Here is the calculation with the 11 tooth motor sprocket:

And here is the calculation with the 13 tooth sprocket:

If you want the bike to have more than a 21 MPH top speed then the rear wheel sprocket will need to be replaced with something smaller, but if you are okay with 21 MPH then installing a 13 tooth sprocket on the motor will do the trick.

Please let me know if you have any questions.
I can use a 65 tooth rear wheel sprocket and a 13 tooth engine sprocket would I have to get another chain it uses a #25 chain and the rear tire is a 2.50-10. Thanks for all the help i m a noobie with this stuff but with 3 boys I better learn quick
The original Razor MX500 rear wheel sprocket has 80 teeth and its motor has 11 teeth. If you modify the bike to have a 65 tooth wheel sprocket and 13 tooth motor sprocket then a smaller chain will be needed. Whenever new sprockets are installed it is highly recommended to instal a new chain along with them. Because chains stretch and get longer over time, if an old chain is used with new sprockets it will cause the new sprockets to wear out much faster than they should. New sprockets used with with old chain can also be noisy and the chain may want to fall off when the bike is being driven.

For gear ratio calculation purposes the Razor MX500's size 2.50-10 rear tire has a 15" tire height. Here is a gear ratio and MPH top speed calculation I made with a 65 tooth wheel sprocket and a 13 tooth motor sprocket:

Our gear ratio and miles per hour calculator is located on this page:

I am glad to be able to help. Please let me know if you have any further questions.
Thanks for the info one last thing what size chain will I need for the new sprockets

I don't want to get it wrong I need a new #25 chain but what size

I do not know exactly what size #25 chain is needed for the sprocket modifications that you are planning to make. I do know that you will need the heavy duty #25 chain though. We have a chain length calculator which can help determine the chain size needed on the following page:

It can sometimes be difficult to take an accurate center measurement on the axle though. To play it safe you may want to consider buying a little more chain than you need and breaking it down to the right size after you receive it. That way you can be sure that you do not buy too small of a chain for the project.
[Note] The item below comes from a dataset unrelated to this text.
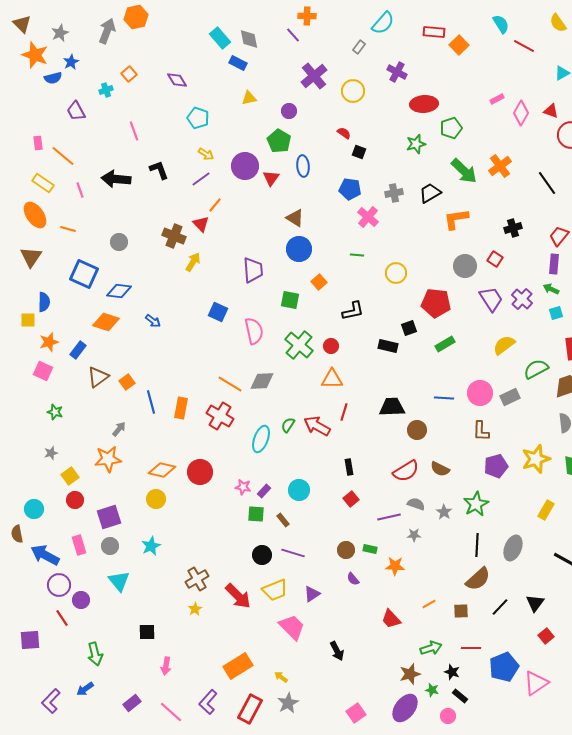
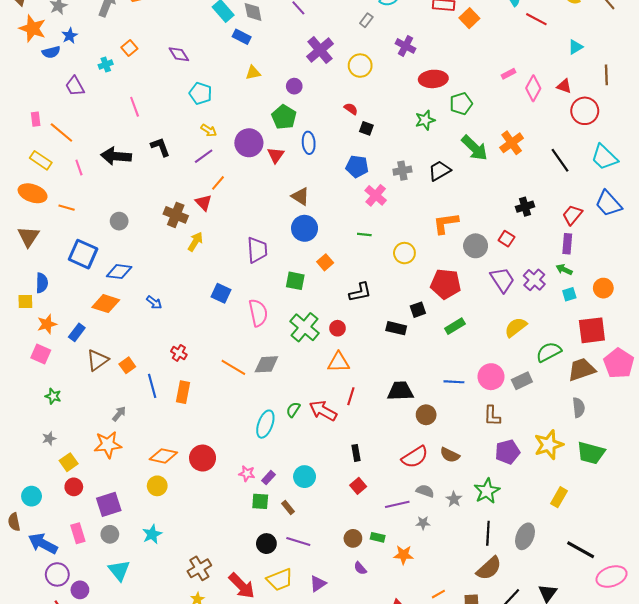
orange ellipse: (35, 215) -> (33, 193), turned -36
orange L-shape: (456, 219) -> (446, 223), moved
red cross: (220, 416) -> (179, 353), moved, size x0.6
Chain can be broken with a chain breaker tool such as the one that we sell on our tools page - or with a lot more work by using a hammer, punch, and bench vise.

Once you do figure out what chain size is needed it would be really cool if you could post the number of links here so other people doing the same modification will know how many links of chain to order.

                       Chain Breaker Tool

I just had another idea. You could use your old chain to determine how many links are needed by wrapping it around the new sprockets until it meets and counting how many links it takes. That would require placing a second order for the chain though so you could not get the bike working until after the second order arrived. The fastest way to do it would be as I suggested above and order a chain that is a little longer than needed and cut it down to the right size.

Please let me know if you have any questions.